Azure private storage

As of CDE 1.16, Azure private storage is supported. Details around deploying and configuring CDE with Azure private storage are now available. For more information, see Supporting Azure private storage.

SSL support for Azure DB

For increased security, CDE on Azure will now deploy SSL enabled with TLS 1.

Data Hub

This release of the Data Hub service introduces new features:

Database upgrade and default major version change

Newly deployed Data Lake and Data Hub clusters with Cloudera Runtime 7.2.7 or above are now configured to use a PostgreSQL version 11 database by default.
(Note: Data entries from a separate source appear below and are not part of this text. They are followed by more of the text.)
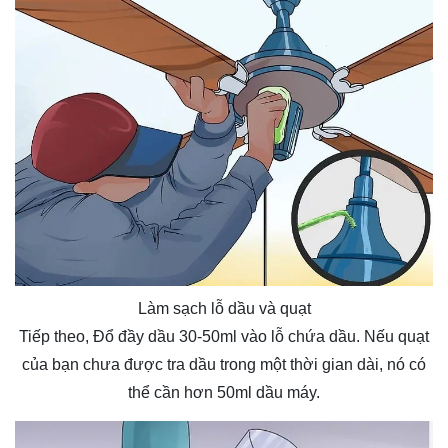
Làm sạch lỗ dầu và quạt
Tiếp theo, Đổ đầy dầu 30-50ml vào lỗ chứa dầu. Nếu quạt
của bạn chưa được tra dầu trong một thời gian dài, nó có
thể cần hơn 50ml dầu máy.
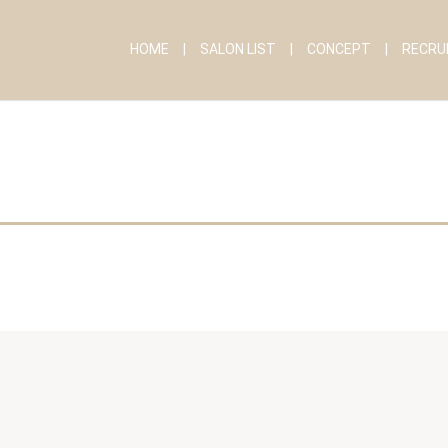
HOME
SALON LIST
CONCEPT
RECRU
A new mandatory Database Upgrade capability is now available for existing Data Lake and Data Hub clusters. If you are running clusters on Cloudera Runtime version 7.2.6 or below, please upgrade to a more recent version before performing the database upgrade.
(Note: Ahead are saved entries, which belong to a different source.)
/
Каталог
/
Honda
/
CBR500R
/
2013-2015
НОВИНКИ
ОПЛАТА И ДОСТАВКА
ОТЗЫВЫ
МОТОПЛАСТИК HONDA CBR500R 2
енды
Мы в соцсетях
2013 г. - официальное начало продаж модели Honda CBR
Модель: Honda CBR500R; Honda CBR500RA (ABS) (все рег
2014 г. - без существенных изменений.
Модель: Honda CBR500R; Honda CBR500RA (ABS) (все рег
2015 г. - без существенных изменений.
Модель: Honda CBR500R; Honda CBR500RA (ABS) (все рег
The major version of the database used by Data Lake or Data Hub clusters is now also displayed on the Database page of the respective service.
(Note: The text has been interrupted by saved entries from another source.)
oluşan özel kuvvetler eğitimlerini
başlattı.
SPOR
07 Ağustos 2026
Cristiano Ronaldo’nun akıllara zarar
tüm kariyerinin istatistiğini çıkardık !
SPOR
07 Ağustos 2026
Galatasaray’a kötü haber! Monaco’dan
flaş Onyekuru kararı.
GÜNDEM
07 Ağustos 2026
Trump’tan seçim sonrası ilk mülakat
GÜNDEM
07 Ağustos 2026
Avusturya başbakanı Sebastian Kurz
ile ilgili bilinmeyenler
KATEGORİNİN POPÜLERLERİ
Cloudera strongly recommends that the Database Upgrade is performed on all clusters running PostgreSQL version 10 before November 10, 2022. For more information see Upgrading the Data Lake/Data Hub database.

Recipe type changes

The following recipe types have been renamed for Data Hub, Data Lake, and FreeIPA recipes:

  • pre-service-deployment (formerly pre-cluster-manager-start)
  • post-service-deployment (formerly post-cluster-install)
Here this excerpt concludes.